Olympics: Van Vleuten gets revenge for Dutch, wins Olympic time trial

The sixth-from-last rider on the course, van Vleuten was forced to sit on the hot seat for several minutes while those who started after her finished.
Annemiek van Vleuten, of the Netherlands, competes during the women's cycling individual time trial at the 2020 Summer Olympics. (Photo | AP)
Annemiek van Vleuten, of the Netherlands, competes during the women's cycling individual time trial at the 2020 Summer Olympics. (Photo | AP)

OYAMA: Annemiek van Vleuten roared to an emphatic victory in the women's time trial at the Tokyo Olympics on Wednesday, exacting a measure of revenge for some miscommunication that may have cost her gold in the road race last weekend.

The Dutch rider led by more than six seconds at the first time check, then pushed it to an astonishing 28 seconds, before van Vleuten put the hammer down to finish in 30 minutes, 13.49 seconds at Fuji International Speedway.

The sixth-from-last rider on the course, van Vleuten was forced to sit on the hot seat for several minutes while those who started after her finished. None of them really had a chance. Marlen Reusser of Switzerland finished more than 56 seconds back to earn the silver medal and van Vleuten's teammate Anna van der Breggen earned bronze.

It was sweet redemption for a Dutch cycling squad snakebit so fa r during the Tokyo Games.

Van Vleuten, the world time trial champion in 2020, was part of a dream team of world champions heavily favored to win gold in the road race. But they lost track of the number of riders in the breakaway and failed to pull back the Austrian who won, leaving van Vleuten to briefly think she’d captured gold before realizing it was only silver.

On the men’s side, mountain bike favorite Mathieu van der Poehl crashed on the opening lap and was never a factor. On the BMX track, medal favorite Niek Kimmann was hurt in practice when he crashed into an official wandering on the course.

After the cycling program shifted south to Izu for two days of mountain biking, the teams and fans — yes, the fans — were back at the old Formula One circuit carved into the wildly sloping, tree-filled countryside near Mt. Fuji.

For the fifth straight day, locals turned out for one of the few events allowing fans due to COVID-19 protocols. The long grandstand greeting riders at the end of the challenging 21.7-kilometer loop was filled to 50% of capacity, with fans waving cardboard to cool themselves, ducking under umbrellas when it rained and wearing floppy hats as protection from the sun.

Indeed, a week’s worth of weather seemed to be packed into one race.

Riders who set off first were greeted by drops of rain. Then the sun came out and turned the water to stifling humidity, only for clouds to come back with a brisk breeze that pushed the riders’ aerodynamic bikes all over the road.

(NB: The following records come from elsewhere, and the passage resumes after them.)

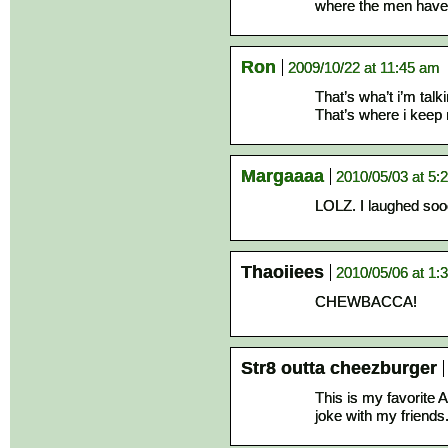
where the men have 
Ron
2009/10/22 at 11:45 am
That’s wha’t i’m tal
That’s where i keep 
Margaaaa
2010/05/03 at 5:
LOLZ. I laughed soo
Thaoiiees
2010/05/06 at 1:
CHEWBACCA!
Str8 outta cheezburger
This is my favorite 
joke with my friends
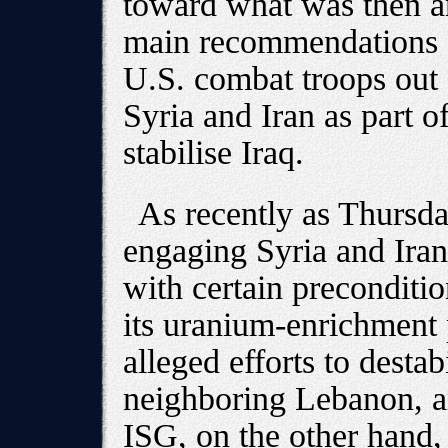
toward what was then a
main recommendations -
U.S. combat troops out o
Syria and Iran as part of
stabilise Iraq.
As recently as Thursda
engaging Syria and Iran
with certain precondition
its uranium-enrichment 
alleged efforts to desta
neighboring Lebanon, a
ISG, on the other hand, 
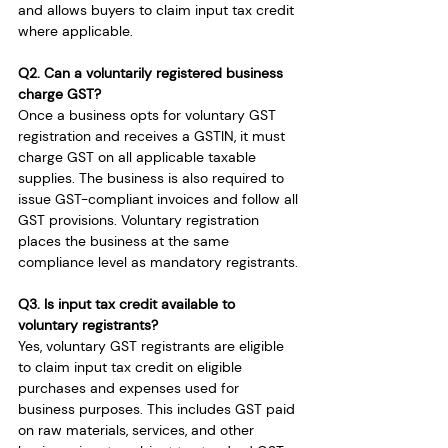
and allows buyers to claim input tax credit 
where applicable.
Q2. Can a voluntarily registered business 
charge GST?
Once a business opts for voluntary GST 
registration and receives a GSTIN, it must 
charge GST on all applicable taxable 
supplies. The business is also required to 
issue GST-compliant invoices and follow all 
GST provisions. Voluntary registration 
places the business at the same 
compliance level as mandatory registrants.
Q3. Is input tax credit available to 
voluntary registrants?
Yes, voluntary GST registrants are eligible 
to claim input tax credit on eligible 
purchases and expenses used for 
business purposes. This includes GST paid 
on raw materials, services, and other 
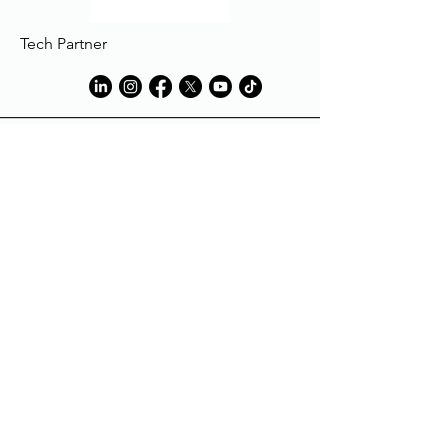
Tech Partner
Tech Partner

The best hope of an American medal over the first week of cycling rested with Chloe Dygert, the former time trial world champion. She was seriously injured when she overcooked a corner at last year’s worlds, sending her over a guardrail and down a deep ravine, leaving her with a gruesome scar visible on her left thigh.

Dygert dominated the U.S. championships in her first competition since the injury, but she struggled in Sunday’s road race and got off to such a poor start Wednesday — she lost 51.82 seconds by the first time check — she was never in contention.

Now, the question is whether Dygert will be able to help her world champion pursuit team on the track.

Dygert finished seventh, and 46-year-old teammate Amber Neben was fifth, ending an American stranglehold on the race against the clock. Kristin Armstrong won the past three gold medals before retiring after the Rio de Janeiro Olympics, and the U.S. had placed a rider on the podium at every Summer Games since the race was introduced in 1996.